Free speech campaign group Index on Censorship has confirmed that it remains opposed to the Royal Charter on regulation of the press despite comedian Steve Coogan joining as a patron.
Coogan is a prominent backer and spokesperson for Hacked Off, which campaigns in favour of the press adopting a system of regulation backed by the cross-party Royal Charter.
Index on Censorship chief executive Jodie Ginsberg said: “We’ve not changed our position and won’t change our position. It would be great if he were to change his position.”
She said the fact that Coogan supports free speech but does not agree with Index on the Royal Charter does not stop him from being a patron.
Coogan said in a statement: “Creative and artistic freedom of expression is something to be cherished where it exists and fought for where it doesn’t. This is what Index on Censorship does. I am pleased to lend my support and patronage to such an important cause.”
Guido Fawkes blog editor Paul Staines said on Friday in an open letter to Ginsberg: "I’ve happily done a little bit here and there for Index. A speech at an event, an article, a bid at an auction or a table at a fundraiser. I don’t claim to be the biggest donor to Index, over the years perhaps my support has been in the low thousands.
"I will never give another penny to Index as long as Steve Coogan is involved."
Ginsberg told Press Gazette that to her knowledge no other Index supporters have withdrawn their support as a result of Coogan's involvement.
In a blog for The Spectator in April Index chairman David Aaronovitch and then chief executive Kirsty Hughes revealed that the group’s stance against state involvement in UK press regulation had cost it funding.
They said: “Index almost alone among similar organisations, took the position after Leveson that we should campaign against state involvement in the regulation of the press. This almost certainly cost us donors and continues to be a highly controversial position…”
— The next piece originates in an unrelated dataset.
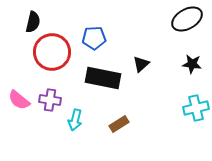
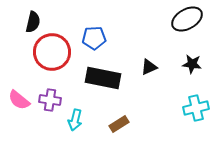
black triangle: moved 8 px right, 3 px down; rotated 18 degrees clockwise
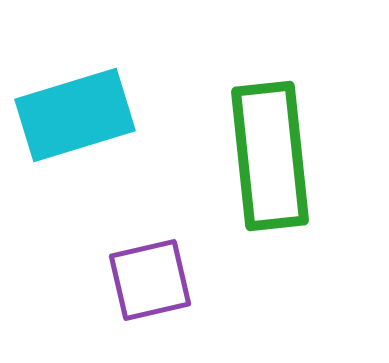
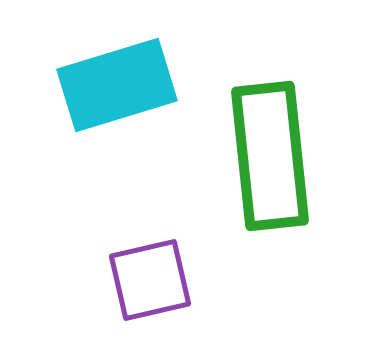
cyan rectangle: moved 42 px right, 30 px up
Index says it uses a "combination of journalism, campaigning and advocacy to defend freedom of expression for those facing censorship and repression, including journalists, writers, social media users, bloggers, artists, politicians, scientists, academics, activists and citizens".
Last week it launched a new project which uses crowdsourcing platform Ushahidi to map threats to media freedom across Europe.